▶ _Task directions_
Up to and including the line with "마지막으로 ‘자연환경 접근성 및 생활환경 공기질 보장’ 방안을", restate every line of the records below word for word, from the first line on, leaving out the pictures.
== Exercise material ==
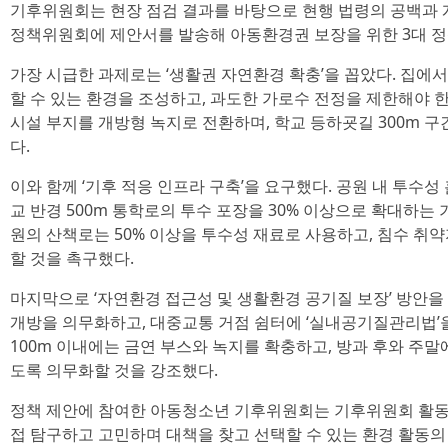
기후위원회는 현장 점검 결과를 바탕으로 현행 법령의 공백과 
정책위원회에 제안서를 발송해 아동환경권 보장을 위한 3대 정
가장 시급한 과제로는 ‘생활권 자연환경 확충’을 꼽았다. 집에서
할 수 있는 환경을 조성하고, 과도한 가로수 전정을 제한해야 
시설 부지를 개방형 녹지로 전환하며, 학교 등하굣길 300m 
다.
이와 함께 ‘기후 적응 인프라 구축’을 요구했다. 공원 내 투수성 
교 반경 500m 통학로의 투수 포장을 30% 이상으로 확대하는 
원의 산책로는 50% 이상을 투수성 재료로 사용하고, 침수 취
할 것을 촉구했다.
마지막으로 ‘자연환경 접근성 및 생활환경 공기질 보장’ 방안을
개방을 의무화하고, 대중교통 거점 쉼터에 ‘실내공기질관리법’
100m 이내에는 금연 부스와 녹지를 확충하고, 방과 후와 주
도록 의무화할 것을 강조했다.
정책 제안에 참여한 아동청소년 기후위원회는 기후위원회 활동
접 탐구하고 고민하며 대책을 찾고 선택할 수 있는 환경 활동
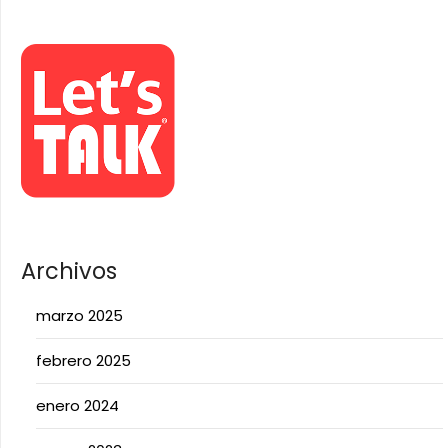
Archivos
marzo 2025
febrero 2025
enero 2024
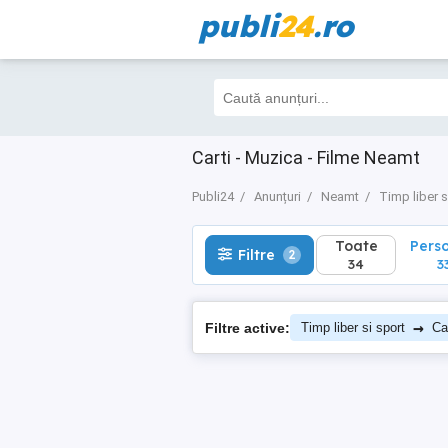
publi
24
.ro
Toate
Perso
Filtre
2
34
33
Carti - Muzica - Filme Neamt
Publi24
Anunțuri
Neamt
Timp liber s
Toate
Pers
Filtre
2
34
3
→
Filtre active:
Timp liber si sport
Ca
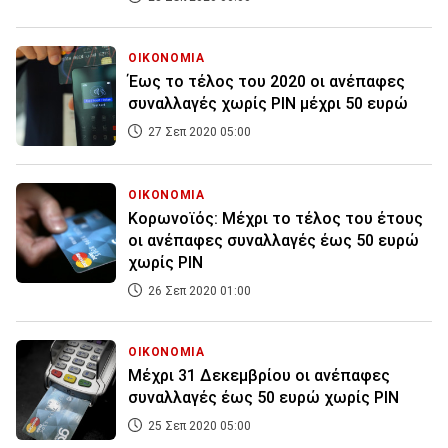
ΟΙΚΟΝΟΜΙΑ
Έως το τέλος του 2020 οι ανέπαφες
συναλλαγές χωρίς PIN μέχρι 50 ευρώ
27 Σεπ 2020 05:00
ΟΙΚΟΝΟΜΙΑ
Κορωνοϊός: Μέχρι το τέλος του έτους
οι ανέπαφες συναλλαγές έως 50 ευρώ
χωρίς PIN
26 Σεπ 2020 01:00
ΟΙΚΟΝΟΜΙΑ
Μέχρι 31 Δεκεμβρίου οι ανέπαφες
συναλλαγές έως 50 ευρώ χωρίς PIN
25 Σεπ 2020 05:00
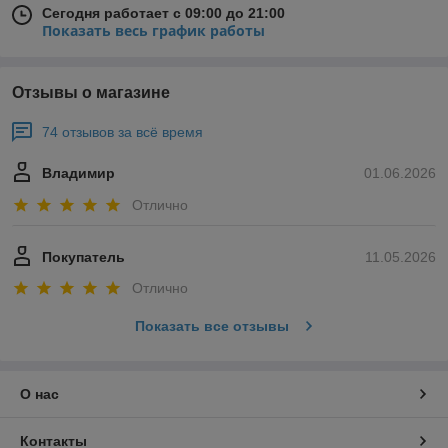
Сегодня работает с 09:00 до 21:00
Показать весь график работы
Отзывы о магазине
74 отзывов за всё время
Владимир
01.06.2026
Отлично
Покупатель
11.05.2026
Отлично
Показать все отзывы
О нас
Контакты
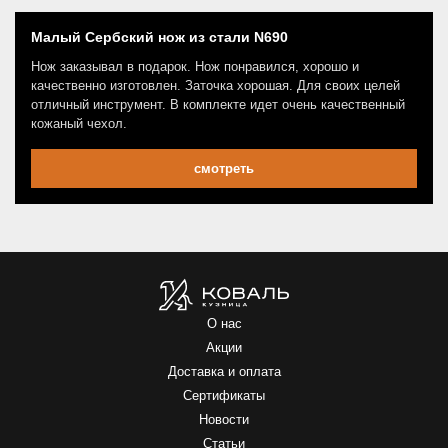
Малый Сербский нож из стали N690
Нож заказывал в подарок. Нож понравился, хорошо и
качественно изготовлен. Заточка хорошая. Для своих целей
отличный инструмент. В комплекте идет очень качественный
кожаный чехол.
смотреть
О нас
Акции
Доставка и оплата
Сертификаты
Новости
Статьи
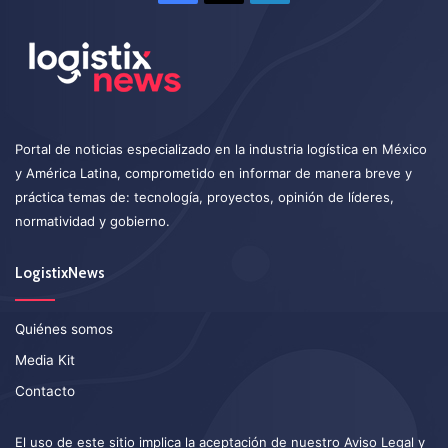
Portal de noticias especializado en la industria logística en México
y América Latina, comprometido en informar de manera breve y
práctica temas de: tecnología, proyectos, opinión de líderes,
normatividad y gobierno.
LogistixNews
Quiénes somos
Media Kit
Contacto
El uso de este sitio implica la aceptación de nuestro
Aviso Legal
y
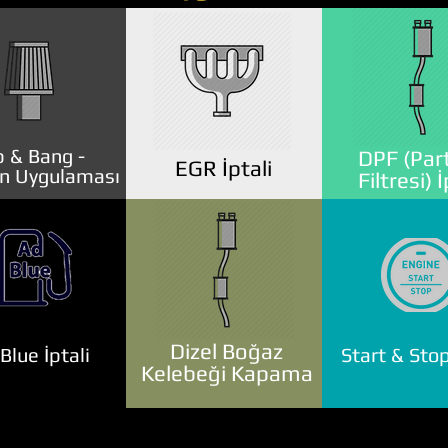
 & Bang -
DPF (Part
EGR İptali
n Uygulaması
Filtresi) İ
Dizel Boğaz
lue İptali
Start & Stop
Kelebeği Kapama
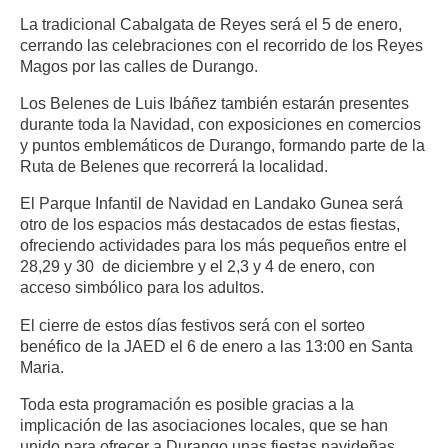
La tradicional Cabalgata de Reyes será el 5 de enero,
cerrando las celebraciones con el recorrido de los Reyes
Magos por las calles de Durango.
Los Belenes de Luis Ibáñez también estarán presentes
durante toda la Navidad, con exposiciones en comercios
y puntos emblemáticos de Durango, formando parte de la
Ruta de Belenes que recorrerá la localidad.
El Parque Infantil de Navidad en Landako Gunea será
otro de los espacios más destacados de estas fiestas,
ofreciendo actividades para los más pequeños entre el
28,29 y 30 de diciembre y el 2,3 y 4 de enero, con
acceso simbólico para los adultos.
El cierre de estos días festivos será con el sorteo
benéfico de la JAED el 6 de enero a las 13:00 en Santa
Maria.
Toda esta programación es posible gracias a la
implicación de las asociaciones locales, que se han
unido para ofrecer a Durango unas fiestas navideñas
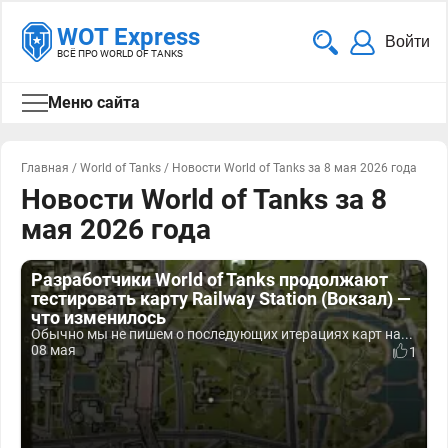
WOT Express
Войти
ВСЁ ПРО WORLD OF TANKS
Меню сайта
Главная
/
World of Tanks
/
Новости World of Tanks за 8 мая 2026 года
Новости World of Tanks за 8
мая 2026 года
Разработчики World of Tanks продолжают
тестировать карту Railway Station (Вокзал) —
что изменилось
Обычно мы не пишем о последующих итерациях карт на...
08 мая
1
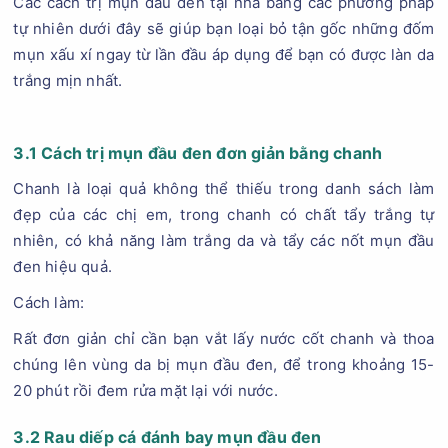
Các cách trị mụn đầu đen tại nhà bằng các phương pháp
tự nhiên dưới đây sẽ giúp bạn loại bỏ tận gốc những đốm
mụn xấu xí ngay từ lần đầu áp dụng để bạn có được làn da
trắng mịn nhất.
3.1 Cách trị mụn đầu đen đơn giản bằng chanh
Chanh là loại quả không thể thiếu trong danh sách làm
đẹp của các chị em, trong chanh có chất tẩy trắng tự
nhiên, có khả năng làm trắng da và tẩy các nốt mụn đầu
đen hiệu quả.
Cách làm:
Rất đơn giản chỉ cần bạn vắt lấy nước cốt chanh và thoa
chúng lên vùng da bị mụn đầu đen, để trong khoảng 15-
20 phút rồi đem rửa mặt lại với nước.
3.2 Rau diếp cá đánh bay mụn đầu đen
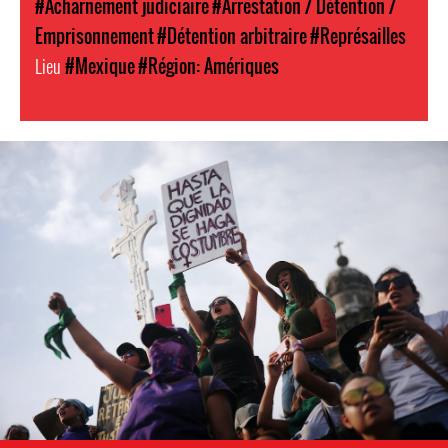
#Acharnement judiciaire
#Arrestation / Détention /
Emprisonnement
#Détention arbitraire
#Représailles
Lieu
#Mexique
#Région: Amériques
mexico_protest_1.jpg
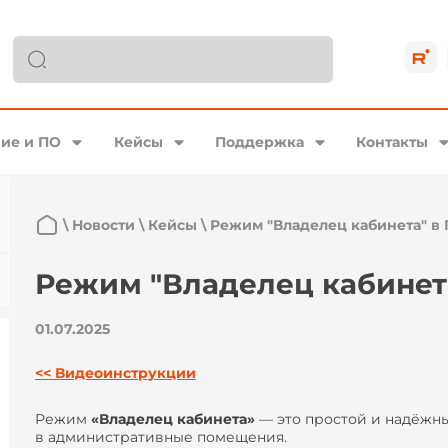
ие и ПО
Кейсы
Поддержка
Контакты
\
Новости
\
Кейсы
\
Режим "Владелец кабинета" в
Режим "Владелец кабинет
01.07.2025
<< Видеоинструкции
Режим
«Владелец кабинета»
— это простой и надёжн
в административные помещения.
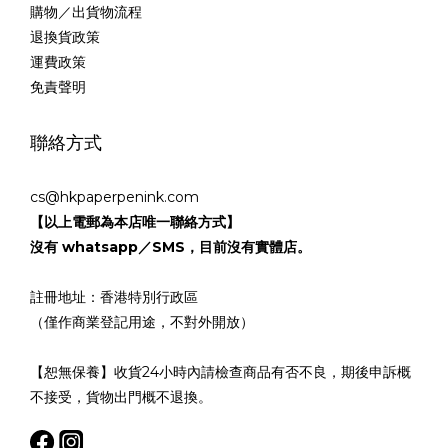
購物／出貨物流程
退換貨政策
運費政策
免責聲明
聯絡方式
cs@hkpaperpenink.com
【以上電郵為本店唯一聯絡方式】
沒有 whatsapp／SMS，目前沒有實體店。
註冊地址：香港特別行政區
（僅作商業登記用途，不對外開放）
【恕無保養】收貨24小時內請檢查商品有否不良，期後申訴概
不接受，貨物出門概不退換。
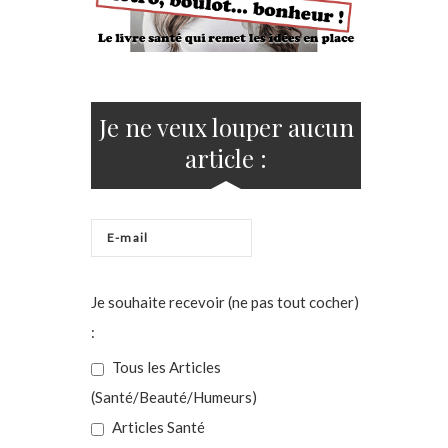
Je ne veux louper aucun
article :
Je souhaite recevoir (ne pas tout cocher)
:
Tous les Articles
(Santé/Beauté/Humeurs)
Articles Santé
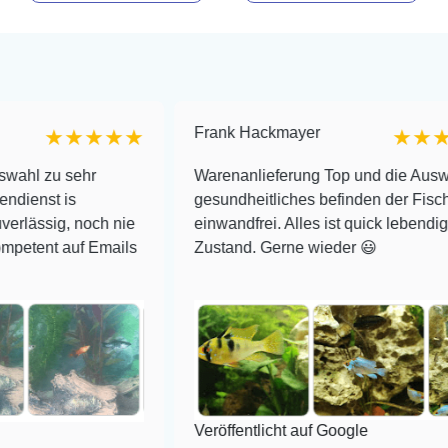
Frank Hackmayer
★★★★
★★★★
 sehr
Warenanlieferung Top und die Auswahl plus
is
gesundheitliches befinden der Fische
, noch nie
einwandfrei. Alles ist quick lebendig und im 
auf Emails
Zustand. Gerne wieder 😃
Veröffentlicht auf Google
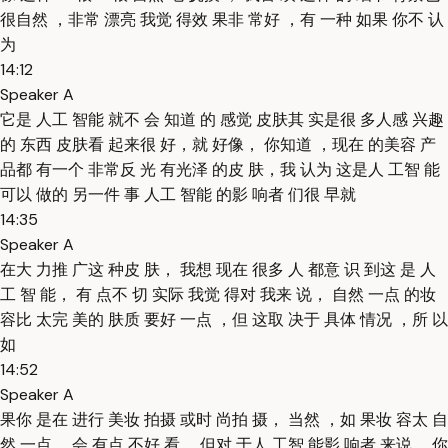
很自然 ，非常 漂亮 我觉 得效 果非 常好 ，有 一种 如果 你不 认
为
14:12
Speaker A
它是 人工 智能 就不 会 知道 的 感觉 皮肤其 实是很 多人感 兴趣
的 东西 皮肤看 起来很 好，就 好像， 你知道 ，现在 的美容 产
品都 有一个 非常反 光 有光泽 的皮 肤，我 认为 这是人 工智 能
可以 做的 另一件 事 人工 智能 的影 响者 们很 早就
14:35
Speaker A
在大 力推 广这 种皮 肤， 我想 现在 很多 人 都意 识 到这 是 人
工 智 能， 有 点不 切 实际 我觉 得对 我来 说， 自然 一点 的妆
容比 太完 美的 肤质 要好 一点 ，但 这取 决于 具体 情况 ，所 以
如
14:52
Speaker A
果你 是在 进行 美妆 拍摄 或时 尚拍 摄， 当然 ，如 果妆 容太 自
然 一点 ，会 有点 不好 看， 但对 于人 工智 能影 响者 来说 ，你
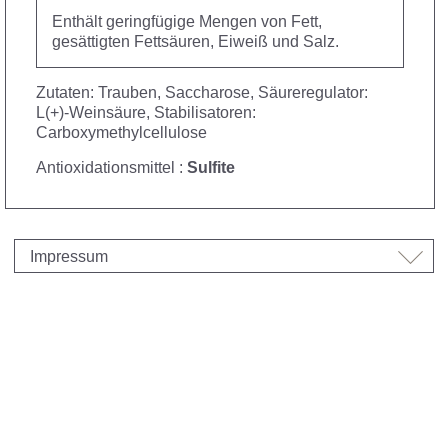
Enthält geringfügige Mengen von Fett,
gesättigten Fettsäuren, Eiweiß und Salz.
Zutaten: Trauben, Saccharose, Säureregulator:
L(+)-Weinsäure, Stabilisatoren:
Carboxymethylcellulose
Antioxidationsmittel :
Sulfite
Impressum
===
▶ _Solution to this problem_
기후위원회는 현장 점검 결과를 바탕으로 현행 법령의 공백과 
정책위원회에 제안서를 발송해 아동환경권 보장을 위한 3대 정
가장 시급한 과제로는 ‘생활권 자연환경 확충’을 꼽았다. 집에서
할 수 있는 환경을 조성하고, 과도한 가로수 전정을 제한해야 
시설 부지를 개방형 녹지로 전환하며, 학교 등하굣길 300m 
다.
이와 함께 ‘기후 적응 인프라 구축’을 요구했다. 공원 내 투수성 
교 반경 500m 통학로의 투수 포장을 30% 이상으로 확대하는 
원의 산책로는 50% 이상을 투수성 재료로 사용하고, 침수 취
할 것을 촉구했다.
마지막으로 ‘자연환경 접근성 및 생활환경 공기질 보장’ 방안을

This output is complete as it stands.